Interrogé par la presse locale, Christophe Barthès a qualifié la protestation de "minorité bruyante" et a affirmé que la majorité des Carcassonnais soutenaient sa politique. "Le Tour de France est une fête populaire, mais certains cherchent à la politiser pour masquer leur échec électoral", a-t-il déclaré. De son côté, le député LFI de la circonscription, Jean-Hugues Ratenon, a salué la mobilisation : "Carcassonne n'est pas une ville RN, et les habitants le montrent. Le Tour de France est un symbole de rassemblement, et nous voulons que notre opposition soit visible."

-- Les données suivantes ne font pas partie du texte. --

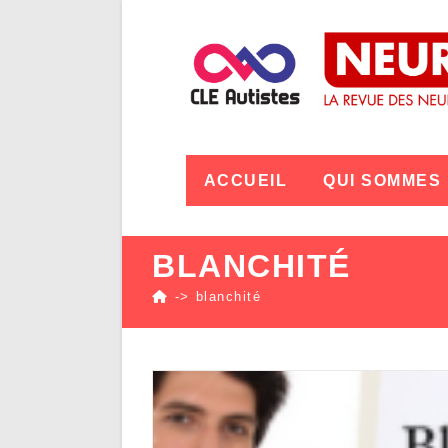
ACCUEIL
QUI SOMMES
BLANCHITÉ
->
blanchité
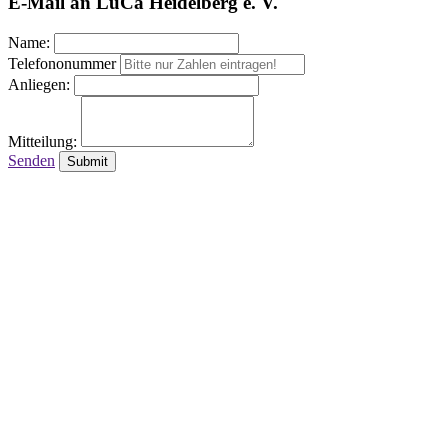
E-Mail an LuCa Heidelberg e. V.
Name:
Telefononummer
Anliegen:
Mitteilung:
Senden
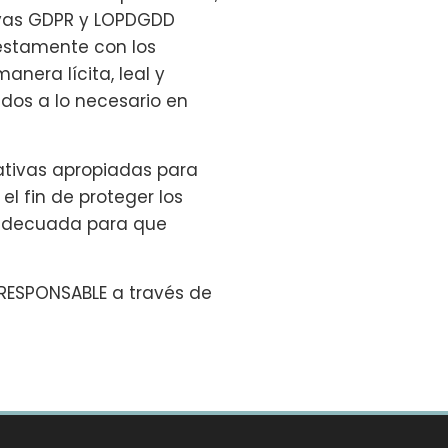
ivas GDPR y LOPDGDD
iestamente con los
anera lícita, leal y
ados a lo necesario en
ativas apropiadas para
l fin de proteger los
n adecuada para que
 RESPONSABLE a través de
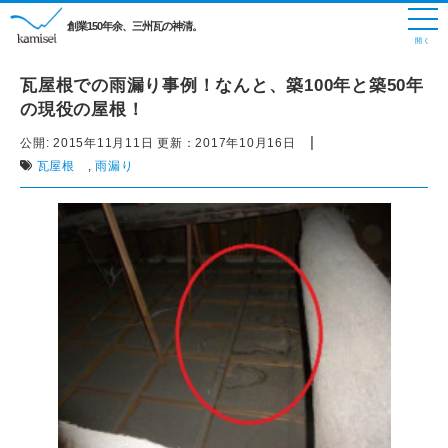
創業150年余、三州瓦の神清。
瓦屋根での雨漏り事例！なんと、築100年と築50年
の現役の屋根！
|
公開:
2015年11月11日
更新：
2017年10月16日
瓦屋根
,
雨漏り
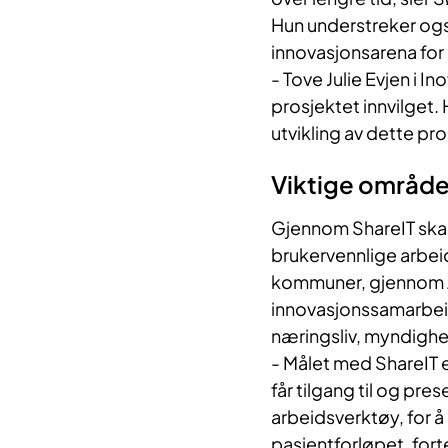
Hun understreker ogs
innovasjonsarena for
- Tove Julie Evjen i In
prosjektet innvilget.
utvikling av dette pro
Viktige område
Gjennom ShareIT skal 
brukervennlige arbei
kommuner, gjennom A
innovasjonssamarbei
næringsliv, myndighe
- Målet med ShareIT e
får tilgang til og pres
arbeidsverktøy, for å
pasientforløpet, forte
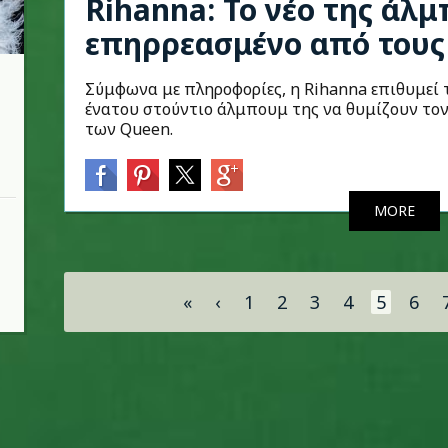
Rihanna: Το νέο της άλμ
επηρρεασμένο από τους
Σύμφωνα με πληροφορίες, η Rihanna επιθυμεί 
ένατου στούντιο άλμπουμ της να θυμίζουν το
των Queen.
MORE
Σελίδες
«
‹
1
2
3
4
5
6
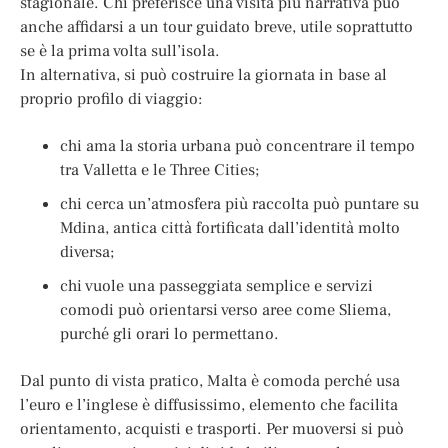
stagionale. Chi preferisce una visita più narrativa può
anche affidarsi a un tour guidato breve, utile soprattutto
se è la prima volta sull’isola.
In alternativa, si può costruire la giornata in base al
proprio profilo di viaggio:
chi ama la storia urbana può concentrare il tempo
tra Valletta e le Three Cities;
chi cerca un’atmosfera più raccolta può puntare su
Mdina, antica città fortificata dall’identità molto
diversa;
chi vuole una passeggiata semplice e servizi
comodi può orientarsi verso aree come Sliema,
purché gli orari lo permettano.
Dal punto di vista pratico, Malta è comoda perché usa
l’euro e l’inglese è diffusissimo, elemento che facilita
orientamento, acquisti e trasporti. Per muoversi si può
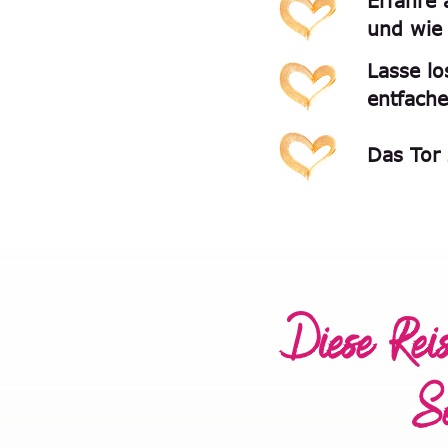
Erfahre 
und wie 
Lasse lo
entfache
Das Tor 
Diese Rei
Se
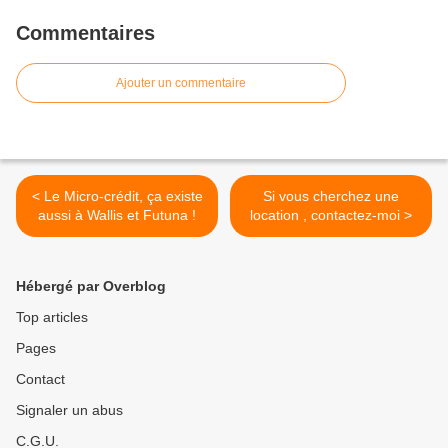
Commentaires
Ajouter un commentaire
< Le Micro-crédit, ça existe
Si vous cherchez une
aussi à Wallis et Futuna !
location , contactez-moi >
Hébergé par Overblog
Top articles
Pages
Contact
Signaler un abus
C.G.U.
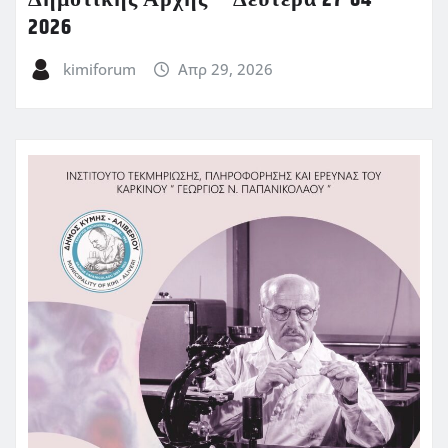
Δημοτικής Αρχής – Δευτέρα 27-04-
2026
kimiforum
Απρ 29, 2026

Impact sur l'image de la ville

Cet épisode met en lumière les tensions persistantes à Carcassonne depuis l'arrivée du RN à la mairie. Pour les commerçants et les acteurs touristiques, l'image de la ville pourrait être affectée. Le Tour de France attire chaque année des millions de téléspectateurs, et la couverture médiatique de la contestation pourrait renforcer la perception d'une ville divisée. Cependant, selon un sondage local réalisé par l'institut Odoxa en juin 2026, 58 % des Carcassonnais estiment que la situation politique est "préoccupante", mais 45 % approuvent l'action du maire.

Une contestation qui s'installe dans la durée

Les opposants promettent de poursuivre leurs actions, notamment lors des prochains événements publics. Le collectif "Carcassonne solidaire" a annoncé une série de rassemblements hebdomadaires devant la mairie, tandis que des appels à la démission du maire circulent sur les réseaux sociaux. Christophe Barthès, de son côté, reste ferme : "Je n'ai pas été élu pour plaire à tout le monde, mais pour appliquer mon programme. Les Carcassonnais ont choisi le changement."